8. A garden landscape model building device based on data fusion technology, characterized in that, The data acquisition module is used to acquire a set of original point cloud datasets and a set of high-resolution texture images representing the target garden landscape site; The data processing module is used to integrate the original point cloud dataset to generate a complete 3D point cloud model of the site, assign landscape element category labels to the points in the model, decompose the model into multiple point cloud subsets, then segment the point cloud subsets to form multiple individual point cloud clusters, and calculate key growth morphology parameters. The evaluation modeling module is used to calculate ecological performance indicators and aesthetic quality indicators based on key growth morphology parameters, and to construct a multi-objective optimization mathematical model with ecological performance indicators and aesthetic quality indicators as objective functions. The optimization solution module is used to solve multi-objective optimization mathematical models and generate Pareto optimal solution sets. The visualization module is used to generate an interactive 3D integrated landscape model from specific design schemes selected from the Pareto optimal solution set.

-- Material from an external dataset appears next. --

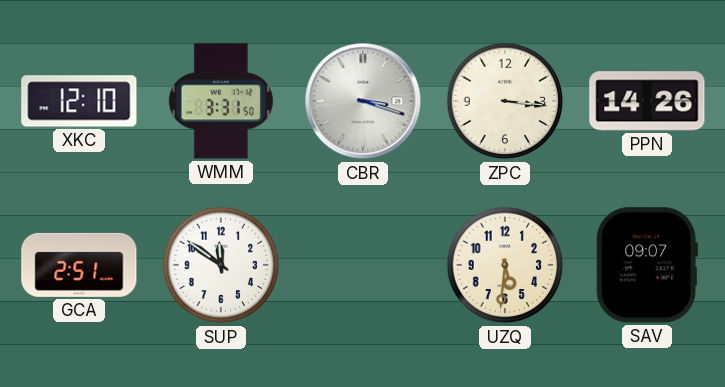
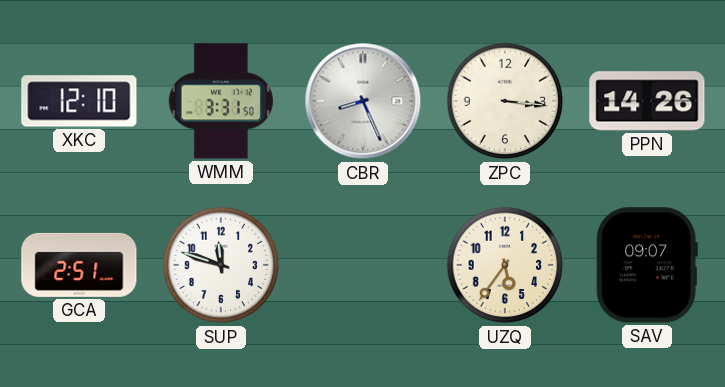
CBR: 3:18 -> 8:26
SUP: 11:51 -> 11:48
UZQ: 5:31 -> 5:36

9. The garden landscape model building device based on data fusion technology according to claim 8, characterized in that, The assessment modeling module specifically includes an ecological assessment unit and an aesthetic assessment unit; The optimization solution module uses a non-dominated sorting genetic algorithm to solve the multi-objective optimization mathematical model and generate a Pareto optimal solution set.

10. A computer-readable storage medium, characterized in that, A computer-readable storage medium stores a computer program, wherein when executed by a processor, the computer program implements the method as described in any one of claims 1 to 7.